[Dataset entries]
━━━━━━━━━━

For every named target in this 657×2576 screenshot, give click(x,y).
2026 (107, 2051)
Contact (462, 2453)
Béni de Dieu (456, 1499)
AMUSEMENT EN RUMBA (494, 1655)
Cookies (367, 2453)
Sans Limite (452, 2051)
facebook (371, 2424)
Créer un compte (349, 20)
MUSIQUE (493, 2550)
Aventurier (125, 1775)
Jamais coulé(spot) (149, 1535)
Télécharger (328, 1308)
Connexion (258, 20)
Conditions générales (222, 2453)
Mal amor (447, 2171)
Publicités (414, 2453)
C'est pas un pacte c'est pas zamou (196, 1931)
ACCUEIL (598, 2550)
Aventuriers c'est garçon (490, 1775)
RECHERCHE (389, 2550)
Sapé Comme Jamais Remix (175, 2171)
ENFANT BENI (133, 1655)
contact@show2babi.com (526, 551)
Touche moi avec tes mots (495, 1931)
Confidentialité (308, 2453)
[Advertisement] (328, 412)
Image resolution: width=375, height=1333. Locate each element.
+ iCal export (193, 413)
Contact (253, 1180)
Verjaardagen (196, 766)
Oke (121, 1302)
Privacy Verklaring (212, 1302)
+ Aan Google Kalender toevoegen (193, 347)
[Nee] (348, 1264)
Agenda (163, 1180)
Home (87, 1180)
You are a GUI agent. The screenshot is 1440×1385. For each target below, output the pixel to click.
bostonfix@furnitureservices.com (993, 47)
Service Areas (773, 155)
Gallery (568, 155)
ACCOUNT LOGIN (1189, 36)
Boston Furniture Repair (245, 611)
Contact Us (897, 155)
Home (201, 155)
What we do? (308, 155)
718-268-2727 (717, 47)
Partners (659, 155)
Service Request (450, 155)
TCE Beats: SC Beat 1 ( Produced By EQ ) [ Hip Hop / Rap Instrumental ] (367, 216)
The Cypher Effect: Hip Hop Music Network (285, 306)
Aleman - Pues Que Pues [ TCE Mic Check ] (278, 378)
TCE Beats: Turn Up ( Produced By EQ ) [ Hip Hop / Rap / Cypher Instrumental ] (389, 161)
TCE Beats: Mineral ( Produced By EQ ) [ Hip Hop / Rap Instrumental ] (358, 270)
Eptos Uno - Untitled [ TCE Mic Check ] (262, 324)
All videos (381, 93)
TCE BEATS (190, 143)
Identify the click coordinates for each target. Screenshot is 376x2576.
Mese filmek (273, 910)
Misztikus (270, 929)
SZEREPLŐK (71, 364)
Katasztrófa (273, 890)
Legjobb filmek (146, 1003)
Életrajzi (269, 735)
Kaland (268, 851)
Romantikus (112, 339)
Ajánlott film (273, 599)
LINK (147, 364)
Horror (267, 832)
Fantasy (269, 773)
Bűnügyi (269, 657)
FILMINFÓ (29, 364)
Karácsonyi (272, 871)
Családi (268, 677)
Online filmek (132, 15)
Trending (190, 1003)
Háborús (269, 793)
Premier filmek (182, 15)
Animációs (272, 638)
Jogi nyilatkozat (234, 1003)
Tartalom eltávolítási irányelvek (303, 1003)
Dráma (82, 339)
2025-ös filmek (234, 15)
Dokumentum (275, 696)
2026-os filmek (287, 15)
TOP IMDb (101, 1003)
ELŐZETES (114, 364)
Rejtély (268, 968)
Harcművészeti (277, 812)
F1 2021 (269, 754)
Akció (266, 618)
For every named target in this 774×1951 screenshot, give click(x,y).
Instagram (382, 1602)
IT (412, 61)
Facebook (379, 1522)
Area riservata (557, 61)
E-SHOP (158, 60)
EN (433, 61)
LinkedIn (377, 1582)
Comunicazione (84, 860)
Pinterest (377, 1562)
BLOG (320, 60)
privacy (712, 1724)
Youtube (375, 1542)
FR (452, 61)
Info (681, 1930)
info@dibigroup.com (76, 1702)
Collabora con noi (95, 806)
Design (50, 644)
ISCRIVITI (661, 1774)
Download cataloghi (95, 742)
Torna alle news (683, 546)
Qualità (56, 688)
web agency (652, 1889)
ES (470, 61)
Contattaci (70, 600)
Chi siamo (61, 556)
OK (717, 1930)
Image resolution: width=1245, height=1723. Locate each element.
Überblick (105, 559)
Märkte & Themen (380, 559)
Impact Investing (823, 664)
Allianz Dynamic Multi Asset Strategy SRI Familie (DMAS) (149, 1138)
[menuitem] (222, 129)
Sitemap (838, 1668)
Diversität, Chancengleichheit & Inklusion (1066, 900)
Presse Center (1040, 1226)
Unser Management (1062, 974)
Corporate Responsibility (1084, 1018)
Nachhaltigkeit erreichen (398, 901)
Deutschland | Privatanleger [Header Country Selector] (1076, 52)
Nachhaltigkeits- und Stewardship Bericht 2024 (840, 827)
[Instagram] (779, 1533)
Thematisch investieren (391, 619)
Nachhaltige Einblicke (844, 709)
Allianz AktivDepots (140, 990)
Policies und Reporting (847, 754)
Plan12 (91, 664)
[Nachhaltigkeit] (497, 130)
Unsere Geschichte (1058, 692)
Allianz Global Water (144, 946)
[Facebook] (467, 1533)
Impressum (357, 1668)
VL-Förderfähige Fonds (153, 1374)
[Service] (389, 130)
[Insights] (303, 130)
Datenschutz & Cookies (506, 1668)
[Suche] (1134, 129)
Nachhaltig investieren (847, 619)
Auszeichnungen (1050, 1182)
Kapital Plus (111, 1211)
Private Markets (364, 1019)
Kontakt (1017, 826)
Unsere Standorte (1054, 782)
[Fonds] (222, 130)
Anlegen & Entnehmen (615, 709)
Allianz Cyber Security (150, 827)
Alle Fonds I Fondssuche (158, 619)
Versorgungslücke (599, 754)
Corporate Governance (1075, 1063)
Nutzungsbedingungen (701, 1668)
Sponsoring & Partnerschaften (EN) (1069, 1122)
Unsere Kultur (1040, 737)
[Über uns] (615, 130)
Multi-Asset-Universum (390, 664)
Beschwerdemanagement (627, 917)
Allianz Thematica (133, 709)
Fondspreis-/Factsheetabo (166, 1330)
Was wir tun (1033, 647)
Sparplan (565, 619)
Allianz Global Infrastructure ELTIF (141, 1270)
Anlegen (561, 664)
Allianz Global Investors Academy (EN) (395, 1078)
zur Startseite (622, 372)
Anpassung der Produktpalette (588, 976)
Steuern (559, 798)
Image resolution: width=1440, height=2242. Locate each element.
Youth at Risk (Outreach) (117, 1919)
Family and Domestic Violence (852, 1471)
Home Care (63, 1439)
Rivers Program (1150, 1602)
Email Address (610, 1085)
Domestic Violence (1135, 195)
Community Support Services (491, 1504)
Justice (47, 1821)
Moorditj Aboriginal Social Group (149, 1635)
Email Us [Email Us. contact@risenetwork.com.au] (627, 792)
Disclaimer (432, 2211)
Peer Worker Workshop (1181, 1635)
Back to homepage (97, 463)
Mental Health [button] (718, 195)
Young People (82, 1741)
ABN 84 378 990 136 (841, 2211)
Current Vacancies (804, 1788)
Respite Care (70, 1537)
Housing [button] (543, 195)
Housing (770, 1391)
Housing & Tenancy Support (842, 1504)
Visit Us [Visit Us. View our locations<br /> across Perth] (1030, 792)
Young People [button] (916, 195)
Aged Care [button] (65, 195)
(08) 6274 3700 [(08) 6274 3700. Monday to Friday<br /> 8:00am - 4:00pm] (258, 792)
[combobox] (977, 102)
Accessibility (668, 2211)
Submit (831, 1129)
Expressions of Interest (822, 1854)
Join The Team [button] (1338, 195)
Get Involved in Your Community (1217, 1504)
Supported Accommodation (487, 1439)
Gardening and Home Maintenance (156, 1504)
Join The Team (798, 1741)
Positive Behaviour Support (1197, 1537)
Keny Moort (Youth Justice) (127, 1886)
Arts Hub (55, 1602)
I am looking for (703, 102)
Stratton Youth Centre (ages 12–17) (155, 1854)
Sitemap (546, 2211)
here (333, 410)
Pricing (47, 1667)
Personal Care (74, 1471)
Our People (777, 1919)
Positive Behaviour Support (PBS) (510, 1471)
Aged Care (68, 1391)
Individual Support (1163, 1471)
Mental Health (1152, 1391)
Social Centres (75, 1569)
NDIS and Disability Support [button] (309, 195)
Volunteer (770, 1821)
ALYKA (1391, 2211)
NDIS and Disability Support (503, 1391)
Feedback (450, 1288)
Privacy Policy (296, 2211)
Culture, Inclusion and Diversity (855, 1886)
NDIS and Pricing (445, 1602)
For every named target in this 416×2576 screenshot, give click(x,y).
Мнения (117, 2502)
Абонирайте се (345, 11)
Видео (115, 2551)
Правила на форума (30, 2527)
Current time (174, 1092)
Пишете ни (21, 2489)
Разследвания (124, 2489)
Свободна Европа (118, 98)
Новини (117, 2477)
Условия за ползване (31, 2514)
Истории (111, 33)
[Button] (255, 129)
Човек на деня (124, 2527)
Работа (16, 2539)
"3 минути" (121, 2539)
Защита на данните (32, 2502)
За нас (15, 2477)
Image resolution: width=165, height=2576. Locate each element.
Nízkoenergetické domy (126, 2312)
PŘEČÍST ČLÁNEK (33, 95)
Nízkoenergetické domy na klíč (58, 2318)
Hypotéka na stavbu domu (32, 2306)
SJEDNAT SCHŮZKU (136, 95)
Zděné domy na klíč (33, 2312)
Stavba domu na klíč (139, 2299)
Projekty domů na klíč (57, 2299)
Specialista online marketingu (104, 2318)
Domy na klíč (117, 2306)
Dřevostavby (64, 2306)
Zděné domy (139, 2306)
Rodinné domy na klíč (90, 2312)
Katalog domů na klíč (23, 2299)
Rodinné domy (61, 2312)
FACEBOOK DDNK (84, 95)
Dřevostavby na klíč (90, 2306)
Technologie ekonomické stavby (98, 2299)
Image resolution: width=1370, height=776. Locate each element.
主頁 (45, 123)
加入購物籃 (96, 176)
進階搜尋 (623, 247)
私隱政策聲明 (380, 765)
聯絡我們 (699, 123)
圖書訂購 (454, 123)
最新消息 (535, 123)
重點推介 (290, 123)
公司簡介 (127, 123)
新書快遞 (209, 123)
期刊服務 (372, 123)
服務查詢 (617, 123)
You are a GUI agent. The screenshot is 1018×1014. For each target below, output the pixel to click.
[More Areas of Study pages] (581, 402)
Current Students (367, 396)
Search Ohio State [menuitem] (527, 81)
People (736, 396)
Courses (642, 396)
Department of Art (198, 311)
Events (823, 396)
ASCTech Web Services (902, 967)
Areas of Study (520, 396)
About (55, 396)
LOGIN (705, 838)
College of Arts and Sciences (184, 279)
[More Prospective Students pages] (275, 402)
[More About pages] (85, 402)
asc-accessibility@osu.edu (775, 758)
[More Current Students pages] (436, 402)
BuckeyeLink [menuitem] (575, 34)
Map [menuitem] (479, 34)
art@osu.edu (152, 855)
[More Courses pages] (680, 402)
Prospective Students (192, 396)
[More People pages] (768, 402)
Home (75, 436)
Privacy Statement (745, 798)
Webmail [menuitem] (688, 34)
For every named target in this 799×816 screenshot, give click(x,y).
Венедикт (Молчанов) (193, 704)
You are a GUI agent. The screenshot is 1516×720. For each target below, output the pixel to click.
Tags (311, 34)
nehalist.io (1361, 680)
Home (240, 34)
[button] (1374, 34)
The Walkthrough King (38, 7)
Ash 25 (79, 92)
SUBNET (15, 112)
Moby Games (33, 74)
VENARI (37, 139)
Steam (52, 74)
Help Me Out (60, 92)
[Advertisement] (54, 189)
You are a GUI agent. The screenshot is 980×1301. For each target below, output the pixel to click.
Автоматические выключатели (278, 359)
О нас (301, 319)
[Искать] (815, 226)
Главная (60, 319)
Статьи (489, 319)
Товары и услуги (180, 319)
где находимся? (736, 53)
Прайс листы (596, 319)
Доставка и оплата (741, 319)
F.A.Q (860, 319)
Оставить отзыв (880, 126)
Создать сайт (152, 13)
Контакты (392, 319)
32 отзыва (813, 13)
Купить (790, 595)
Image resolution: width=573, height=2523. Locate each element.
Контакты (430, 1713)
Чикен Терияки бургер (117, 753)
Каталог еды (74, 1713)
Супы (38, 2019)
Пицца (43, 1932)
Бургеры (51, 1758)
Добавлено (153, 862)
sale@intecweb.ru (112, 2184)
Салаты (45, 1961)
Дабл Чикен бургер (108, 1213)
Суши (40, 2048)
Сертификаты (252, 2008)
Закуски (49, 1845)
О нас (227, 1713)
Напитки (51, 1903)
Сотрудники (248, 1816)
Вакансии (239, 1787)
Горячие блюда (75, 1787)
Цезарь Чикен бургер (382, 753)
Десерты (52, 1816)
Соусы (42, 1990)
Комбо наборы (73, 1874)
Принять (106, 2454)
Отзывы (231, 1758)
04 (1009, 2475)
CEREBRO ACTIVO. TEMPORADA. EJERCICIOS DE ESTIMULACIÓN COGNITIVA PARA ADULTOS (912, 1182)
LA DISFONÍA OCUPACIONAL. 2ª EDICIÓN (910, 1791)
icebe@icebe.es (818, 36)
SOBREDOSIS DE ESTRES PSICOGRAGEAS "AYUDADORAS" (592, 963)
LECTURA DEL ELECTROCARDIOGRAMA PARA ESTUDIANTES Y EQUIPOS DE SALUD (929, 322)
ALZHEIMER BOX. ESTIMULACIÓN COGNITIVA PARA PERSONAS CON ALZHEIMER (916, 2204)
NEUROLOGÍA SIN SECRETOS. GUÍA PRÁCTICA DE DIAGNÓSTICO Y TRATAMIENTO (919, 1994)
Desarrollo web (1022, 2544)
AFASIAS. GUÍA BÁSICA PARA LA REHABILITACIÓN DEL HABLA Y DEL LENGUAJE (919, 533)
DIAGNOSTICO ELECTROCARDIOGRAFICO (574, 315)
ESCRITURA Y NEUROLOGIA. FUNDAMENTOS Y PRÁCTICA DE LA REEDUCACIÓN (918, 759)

━━━━━━━━━━

# [TASK]
Set down, unchanged, only those lines above that fall between the line with "Aged Care [button] (65, 195)" and the line with "Supported Accommodation (487, 1439)", the two end lines included.

# [WRITTEN RESPONSE]
Aged Care [button] (65, 195)
(08) 6274 3700 [(08) 6274 3700. Monday to Friday<br /> 8:00am - 4:00pm] (258, 792)
[combobox] (977, 102)
Accessibility (668, 2211)
Submit (831, 1129)
Expressions of Interest (822, 1854)
Join The Team [button] (1338, 195)
Get Involved in Your Community (1217, 1504)
Supported Accommodation (487, 1439)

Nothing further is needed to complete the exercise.